Даниель поднял нож. Потом развязал пояс на камзоле пленника.
— Давай свяжем ему руки.
— Почему бы просто не убить его? — спросил Юсуф.
— Потому что он нужен нам в доказательство того, что произошло, — ответил Даниель.
Через несколько секунд они крепко связали парню руки за спиной, Даниель нашел свою кобылу, которая оправилась от зрелища какого-то существа, падающего с ветви дерева почти ей на голову, и искала на обочине что-нибудь аппетитное, Юсуф подвел лошадей, свою и парня.
— Откуда ты появился? — спросил Даниель. — Я высматривал тебя и ничего не видел.
— Я вырос, учась прятаться, — ответил Юсуф. — И это оказалось кстати. Он, как только увидел, что ты переходишь на левую сторону, влез на дерево с нависающей над дорогой ветвью и дожидался, когда будешь проходить мимо. Но ты оказался не на том месте, где он ожидал, когда спрыгивал, поэтому у него ничего не вышло.

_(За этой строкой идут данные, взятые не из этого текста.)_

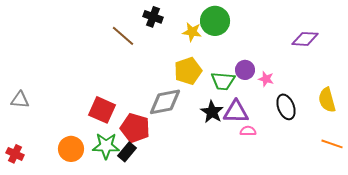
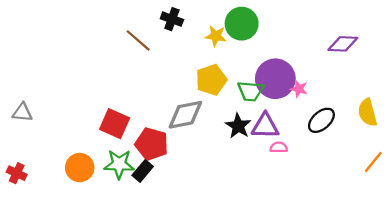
purple circle: (245, 70) -> (275, 79), size x1.8
black ellipse: (286, 107) -> (321, 120), turned 70
orange line: (332, 144) -> (373, 162), turned -70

— Кобыла заметила его раньше меня, — сказал Даниель. — Заржала, и я, наверное, подскочил.
ГЛАВА ДВАДЦАТАЯ
Я как человек, думающий, что умрет.
В судебном зале стояла пауза, пока не привели подсудимого. Присутствующие, подавшись друг к другу, обменивались взглядами, мрачно покачивали головами, обсуждая наглость человека, который пытается защищаться от таких веских улик в совершении столь ужасающих преступлений. Короче говоря, все уютно облеклись в мантию самодовольства и очень наслаждались.
Только одна небольшая группа не наслаждалась. В углу, в отдалении от зрителей, сидели Томас, Ромеу и Рехина, пришедшие говорить в защиту Луки.
— Папа, почему нам не позволяют ничего говорить? — спросила Рехина.
— Может быть, скоро позволят, — ответил ее отец, выглядевший от беспокойства нездоровым. — Его преосвященство знает, как делаются эти дела, — добавил он. — Не нужно делать ничего, чего не следует.